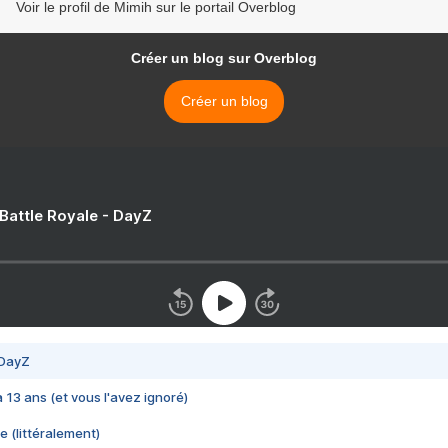
Voir le profil de Mimih sur le portail Overblog
Créer un blog sur Overblog
Créer un blog
 Battle Royale - DayZ
 DayZ
 a 13 ans (et vous l'avez ignoré)
e (littéralement)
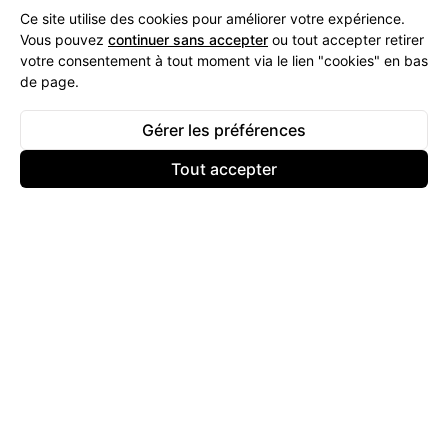
Ce site utilise des cookies pour améliorer votre expérience.
Vous pouvez
continuer sans accepter
ou tout accepter retirer
votre consentement à tout moment via le lien "cookies" en bas
de page.
Gérer les préférences
Tout accepter
© 2025 - 2026
Keyliva
Tous droits réservés.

▶ [Task directions]:
Search the material for the word "accepter". Each line where it is found must be copied.

▶ [Result of the exercise]:
continuer sans accepter
ou tout accepter retirer
Tout accepter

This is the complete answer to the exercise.